To do
Every line from the top of the records through the line containing "Plusieurs centaines d’activistes du groupe" should be retyped exactly; the pictures should not.

(Transcribed page contents)
◇ ◇ ◇ ◇

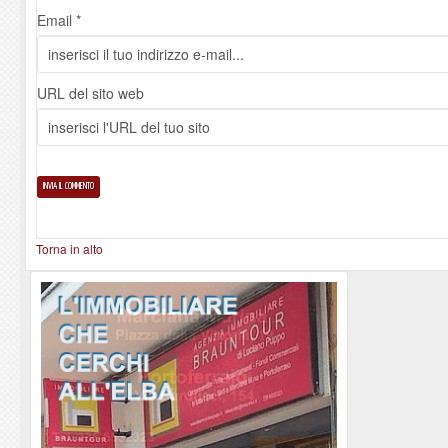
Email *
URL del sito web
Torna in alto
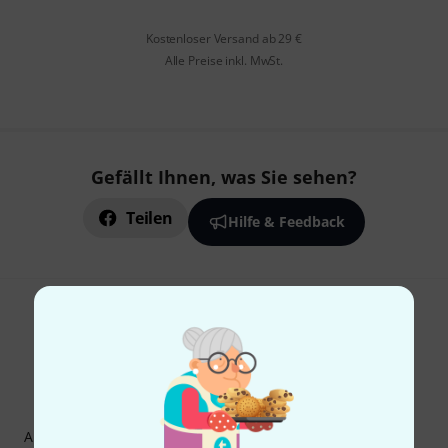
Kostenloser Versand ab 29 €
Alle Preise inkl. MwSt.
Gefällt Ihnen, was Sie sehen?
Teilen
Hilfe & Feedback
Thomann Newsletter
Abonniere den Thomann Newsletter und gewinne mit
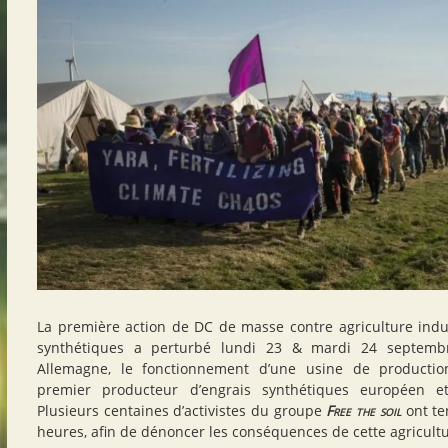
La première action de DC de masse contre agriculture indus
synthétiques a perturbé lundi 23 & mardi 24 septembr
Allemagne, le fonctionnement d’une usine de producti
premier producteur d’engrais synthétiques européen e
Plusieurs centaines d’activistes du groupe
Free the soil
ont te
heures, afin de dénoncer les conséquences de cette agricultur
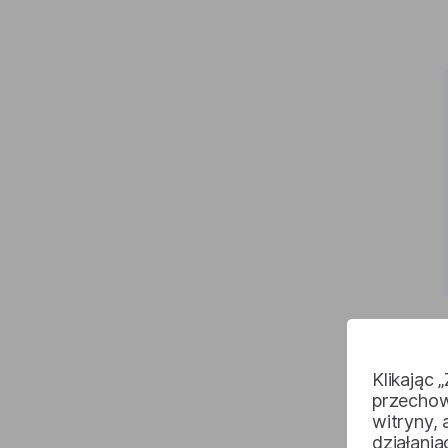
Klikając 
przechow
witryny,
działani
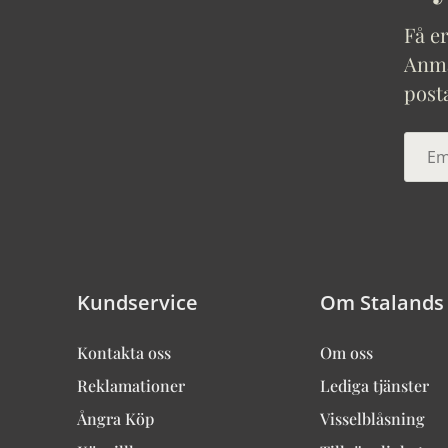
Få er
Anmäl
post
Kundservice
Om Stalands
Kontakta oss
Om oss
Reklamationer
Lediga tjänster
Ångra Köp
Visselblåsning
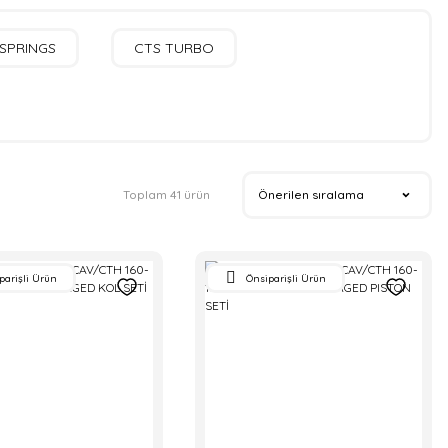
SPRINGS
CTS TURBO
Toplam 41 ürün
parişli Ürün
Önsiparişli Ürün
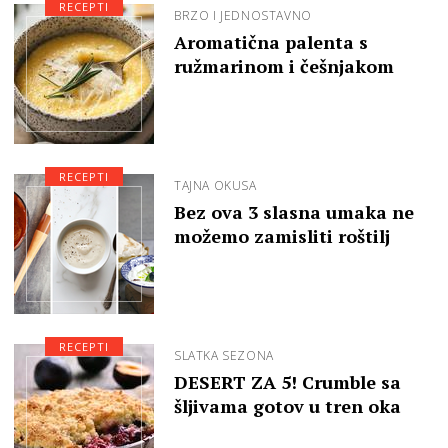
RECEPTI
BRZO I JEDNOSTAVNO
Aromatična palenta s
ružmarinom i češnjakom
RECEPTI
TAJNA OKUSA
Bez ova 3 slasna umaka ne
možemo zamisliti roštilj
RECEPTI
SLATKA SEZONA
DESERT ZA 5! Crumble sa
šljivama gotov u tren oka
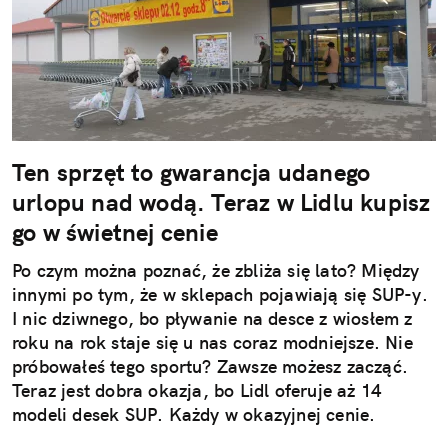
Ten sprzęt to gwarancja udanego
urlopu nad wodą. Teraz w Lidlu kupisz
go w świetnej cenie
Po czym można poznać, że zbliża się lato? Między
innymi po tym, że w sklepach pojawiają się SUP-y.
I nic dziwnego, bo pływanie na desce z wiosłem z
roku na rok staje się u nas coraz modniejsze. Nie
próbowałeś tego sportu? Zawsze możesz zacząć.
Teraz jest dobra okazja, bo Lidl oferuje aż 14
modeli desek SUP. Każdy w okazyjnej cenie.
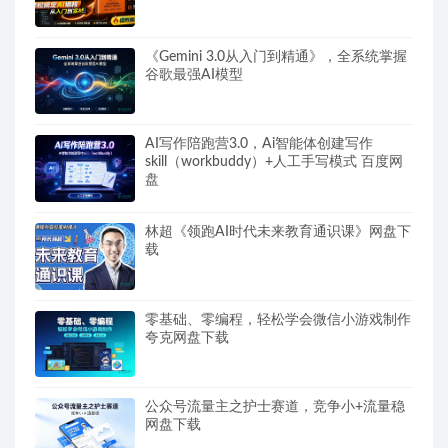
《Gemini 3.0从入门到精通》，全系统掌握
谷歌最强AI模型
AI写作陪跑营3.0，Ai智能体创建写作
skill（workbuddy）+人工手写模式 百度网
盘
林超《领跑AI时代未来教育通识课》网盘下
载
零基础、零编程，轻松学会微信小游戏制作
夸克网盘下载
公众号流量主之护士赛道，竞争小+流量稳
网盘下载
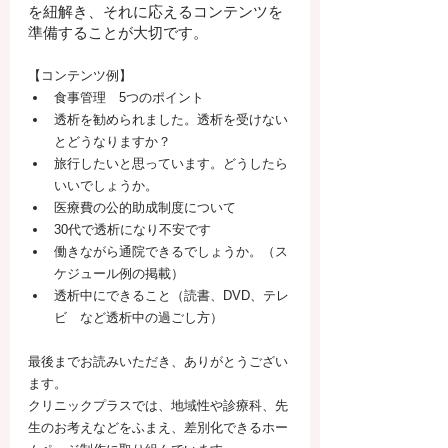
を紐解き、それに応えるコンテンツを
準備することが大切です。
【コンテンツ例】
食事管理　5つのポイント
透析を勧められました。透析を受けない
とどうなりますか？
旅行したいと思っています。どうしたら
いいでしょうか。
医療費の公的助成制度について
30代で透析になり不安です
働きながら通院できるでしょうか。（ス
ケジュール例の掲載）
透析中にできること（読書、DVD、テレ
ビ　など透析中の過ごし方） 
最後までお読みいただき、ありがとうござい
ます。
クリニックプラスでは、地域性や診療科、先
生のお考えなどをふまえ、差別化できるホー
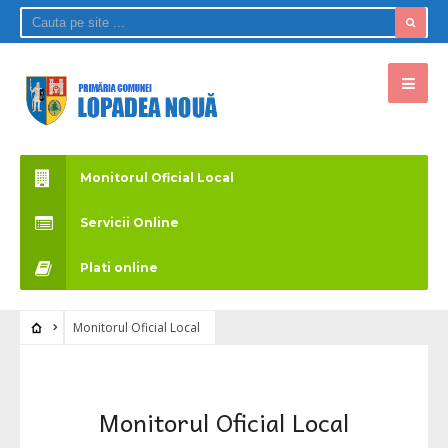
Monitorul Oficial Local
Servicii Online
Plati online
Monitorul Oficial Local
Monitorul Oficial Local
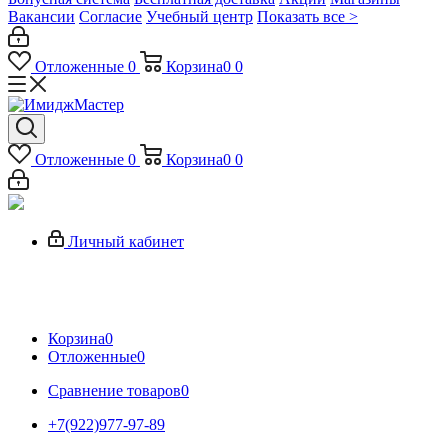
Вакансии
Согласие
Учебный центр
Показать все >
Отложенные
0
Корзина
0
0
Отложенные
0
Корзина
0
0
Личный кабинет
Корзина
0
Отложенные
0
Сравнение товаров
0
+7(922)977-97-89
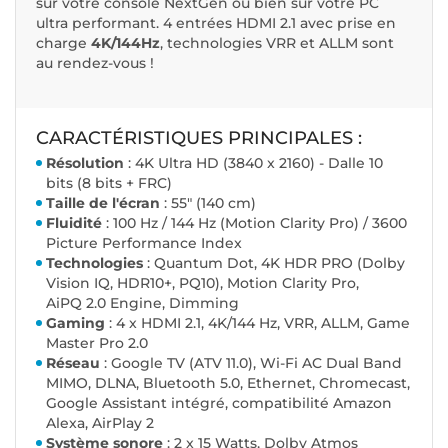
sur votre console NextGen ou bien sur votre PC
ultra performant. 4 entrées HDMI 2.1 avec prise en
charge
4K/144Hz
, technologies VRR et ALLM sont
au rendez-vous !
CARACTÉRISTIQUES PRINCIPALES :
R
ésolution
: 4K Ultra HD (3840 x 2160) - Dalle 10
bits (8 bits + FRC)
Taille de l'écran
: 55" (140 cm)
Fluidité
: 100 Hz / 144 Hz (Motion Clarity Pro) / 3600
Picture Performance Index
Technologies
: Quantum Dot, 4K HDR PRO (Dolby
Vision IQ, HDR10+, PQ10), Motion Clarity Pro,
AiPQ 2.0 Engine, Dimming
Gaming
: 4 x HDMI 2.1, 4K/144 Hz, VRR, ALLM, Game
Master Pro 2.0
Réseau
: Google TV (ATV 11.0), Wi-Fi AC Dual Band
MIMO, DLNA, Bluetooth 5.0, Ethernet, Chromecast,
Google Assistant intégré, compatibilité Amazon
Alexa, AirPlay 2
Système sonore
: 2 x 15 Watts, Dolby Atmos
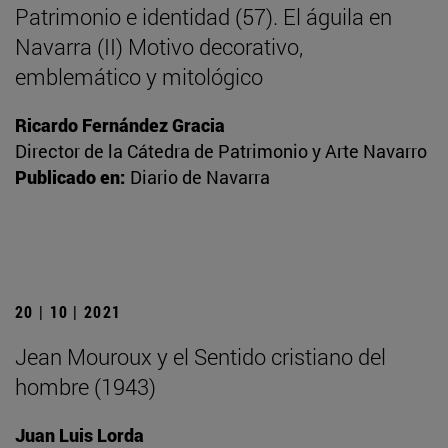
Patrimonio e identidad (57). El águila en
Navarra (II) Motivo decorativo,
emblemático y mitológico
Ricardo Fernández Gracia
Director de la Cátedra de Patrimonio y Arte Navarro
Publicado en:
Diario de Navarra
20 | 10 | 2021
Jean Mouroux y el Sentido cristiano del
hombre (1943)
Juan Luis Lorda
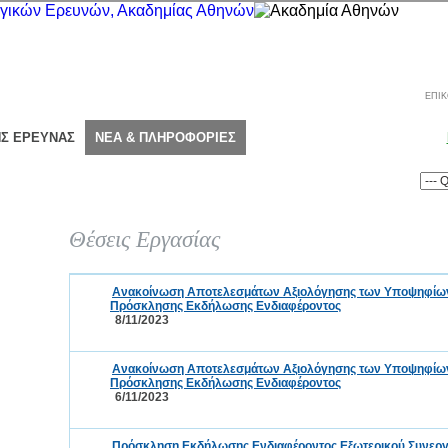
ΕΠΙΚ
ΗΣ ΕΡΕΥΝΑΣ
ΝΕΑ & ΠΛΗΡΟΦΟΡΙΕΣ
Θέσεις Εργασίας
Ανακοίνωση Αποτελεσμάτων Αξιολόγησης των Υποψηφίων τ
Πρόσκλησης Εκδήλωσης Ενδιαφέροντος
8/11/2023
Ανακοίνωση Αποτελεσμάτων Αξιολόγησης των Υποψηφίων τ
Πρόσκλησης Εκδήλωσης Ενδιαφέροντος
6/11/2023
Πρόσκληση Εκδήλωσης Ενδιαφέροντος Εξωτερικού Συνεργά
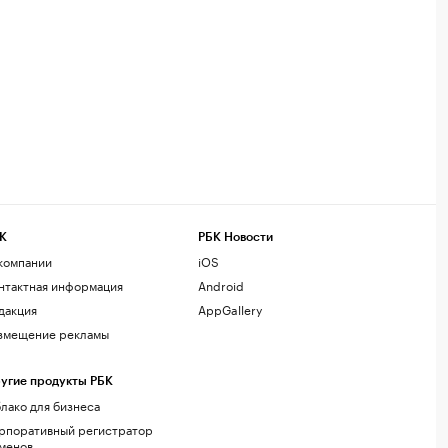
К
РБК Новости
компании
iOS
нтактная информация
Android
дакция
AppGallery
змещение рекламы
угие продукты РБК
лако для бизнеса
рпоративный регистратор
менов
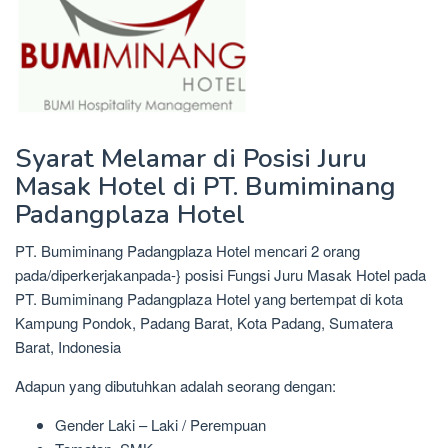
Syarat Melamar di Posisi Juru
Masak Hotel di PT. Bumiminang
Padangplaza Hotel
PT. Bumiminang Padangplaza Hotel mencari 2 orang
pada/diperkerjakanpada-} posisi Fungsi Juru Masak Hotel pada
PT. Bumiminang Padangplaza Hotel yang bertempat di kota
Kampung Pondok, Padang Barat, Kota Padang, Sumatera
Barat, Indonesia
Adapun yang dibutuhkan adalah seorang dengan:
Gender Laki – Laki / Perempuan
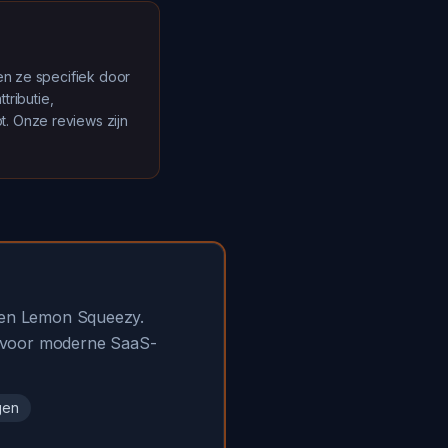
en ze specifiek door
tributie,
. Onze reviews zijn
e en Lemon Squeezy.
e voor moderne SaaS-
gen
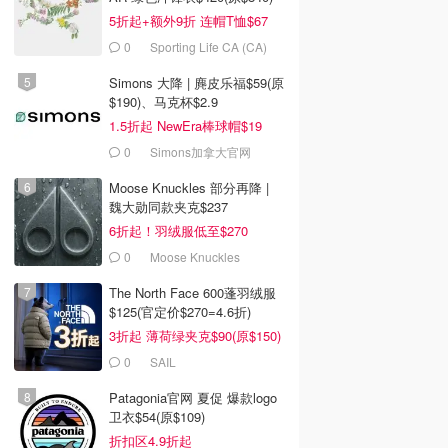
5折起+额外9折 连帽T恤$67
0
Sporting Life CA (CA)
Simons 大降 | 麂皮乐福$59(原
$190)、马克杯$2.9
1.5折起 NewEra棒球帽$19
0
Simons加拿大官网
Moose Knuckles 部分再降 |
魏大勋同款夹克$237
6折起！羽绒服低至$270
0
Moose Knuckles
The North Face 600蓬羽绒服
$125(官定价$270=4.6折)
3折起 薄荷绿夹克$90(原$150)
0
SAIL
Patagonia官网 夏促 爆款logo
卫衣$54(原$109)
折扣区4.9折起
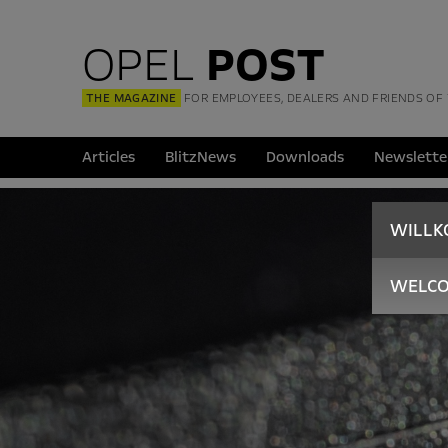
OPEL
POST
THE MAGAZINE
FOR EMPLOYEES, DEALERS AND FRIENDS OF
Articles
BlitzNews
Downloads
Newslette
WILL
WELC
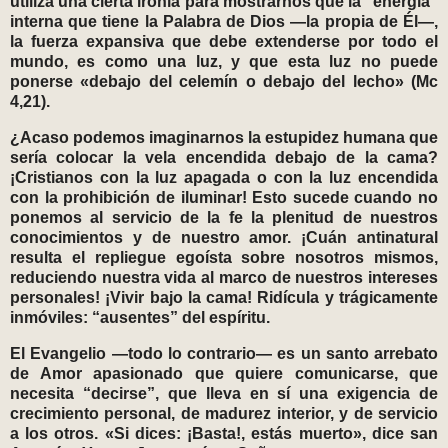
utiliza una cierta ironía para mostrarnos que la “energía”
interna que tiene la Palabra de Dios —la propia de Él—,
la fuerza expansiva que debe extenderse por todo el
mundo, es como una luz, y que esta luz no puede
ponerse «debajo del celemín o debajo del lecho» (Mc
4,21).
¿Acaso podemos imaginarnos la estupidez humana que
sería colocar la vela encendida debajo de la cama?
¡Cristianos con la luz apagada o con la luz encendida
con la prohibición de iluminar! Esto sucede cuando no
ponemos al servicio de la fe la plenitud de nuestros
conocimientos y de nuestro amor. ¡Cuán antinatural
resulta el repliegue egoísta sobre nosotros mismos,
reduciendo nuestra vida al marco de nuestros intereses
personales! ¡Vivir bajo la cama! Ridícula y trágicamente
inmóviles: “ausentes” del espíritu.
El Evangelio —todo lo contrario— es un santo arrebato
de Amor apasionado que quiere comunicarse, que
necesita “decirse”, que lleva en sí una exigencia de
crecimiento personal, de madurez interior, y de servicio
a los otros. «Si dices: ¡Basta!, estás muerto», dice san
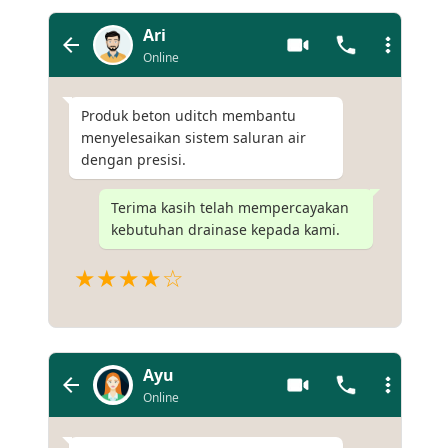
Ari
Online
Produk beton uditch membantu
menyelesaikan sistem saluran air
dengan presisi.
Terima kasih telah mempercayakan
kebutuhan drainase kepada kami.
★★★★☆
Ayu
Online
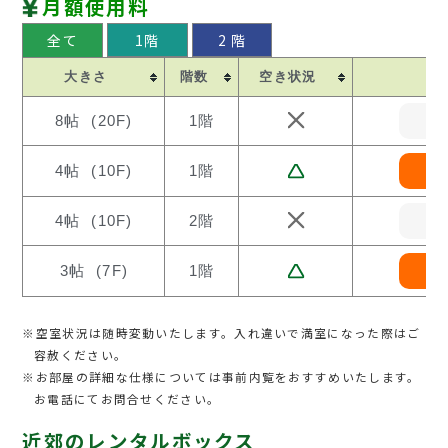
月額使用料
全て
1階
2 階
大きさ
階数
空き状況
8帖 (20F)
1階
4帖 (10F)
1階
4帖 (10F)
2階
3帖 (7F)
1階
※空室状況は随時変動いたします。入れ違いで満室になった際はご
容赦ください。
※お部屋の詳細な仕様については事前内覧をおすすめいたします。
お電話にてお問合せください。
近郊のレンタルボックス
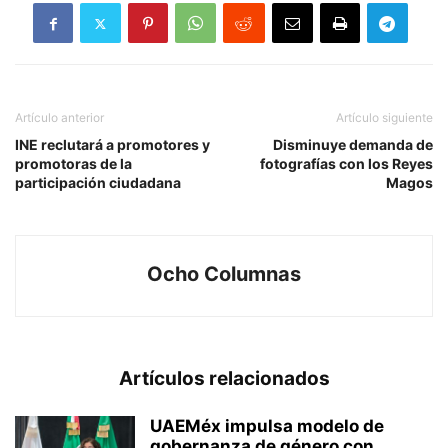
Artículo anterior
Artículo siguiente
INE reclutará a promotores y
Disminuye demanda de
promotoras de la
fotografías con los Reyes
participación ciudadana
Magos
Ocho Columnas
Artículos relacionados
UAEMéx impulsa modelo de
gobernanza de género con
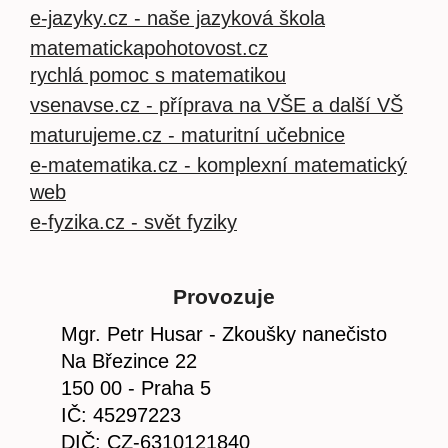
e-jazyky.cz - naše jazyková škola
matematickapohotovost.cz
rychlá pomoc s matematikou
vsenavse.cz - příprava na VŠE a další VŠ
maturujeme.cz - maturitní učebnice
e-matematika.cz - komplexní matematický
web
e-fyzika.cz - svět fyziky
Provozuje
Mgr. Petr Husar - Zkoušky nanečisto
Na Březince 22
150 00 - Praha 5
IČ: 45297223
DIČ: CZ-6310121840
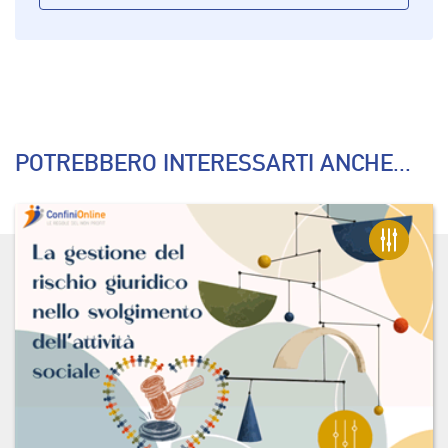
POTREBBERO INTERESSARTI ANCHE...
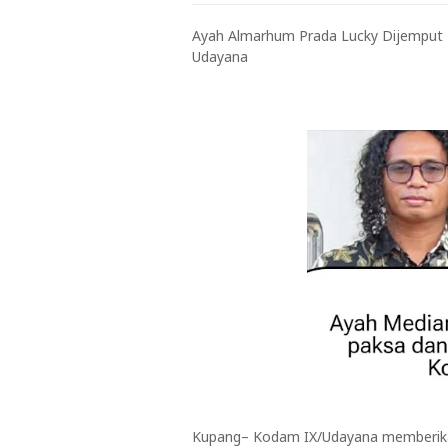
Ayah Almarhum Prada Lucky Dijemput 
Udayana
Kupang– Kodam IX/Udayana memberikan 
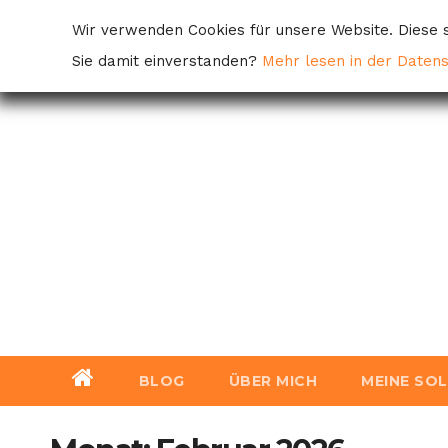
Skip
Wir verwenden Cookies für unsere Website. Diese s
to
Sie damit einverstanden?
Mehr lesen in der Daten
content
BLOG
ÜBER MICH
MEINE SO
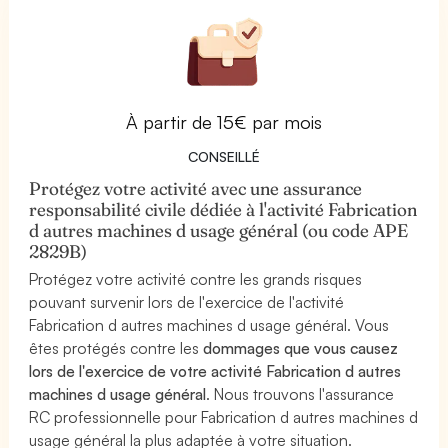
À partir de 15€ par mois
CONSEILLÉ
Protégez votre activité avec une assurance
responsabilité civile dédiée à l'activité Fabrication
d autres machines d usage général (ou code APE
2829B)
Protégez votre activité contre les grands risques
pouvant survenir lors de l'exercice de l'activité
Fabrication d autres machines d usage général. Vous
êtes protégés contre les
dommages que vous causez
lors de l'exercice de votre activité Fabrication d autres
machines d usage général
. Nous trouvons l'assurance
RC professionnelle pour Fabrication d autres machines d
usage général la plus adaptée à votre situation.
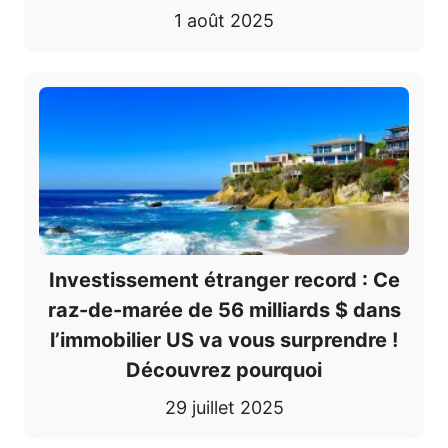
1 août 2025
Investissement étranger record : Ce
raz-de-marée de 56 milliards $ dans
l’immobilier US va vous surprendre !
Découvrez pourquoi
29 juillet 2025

◇ ◇ ◇ ◇

Written solution
Email *
URL del sito web
Torna in alto
Kostenloser Versand ab 29 €
Alle Preise inkl. MwSt.
Gefällt Ihnen, was Sie sehen?
Teilen
Hilfe & Feedback
Thomann Newsletter
Abonniere den Thomann Newsletter und gewinne mit
La première action de DC de masse contre agriculture indus
synthétiques a perturbé lundi 23 & mardi 24 septembr
Allemagne, le fonctionnement d’une usine de producti
premier producteur d’engrais synthétiques européen e
Plusieurs centaines d’activistes du groupe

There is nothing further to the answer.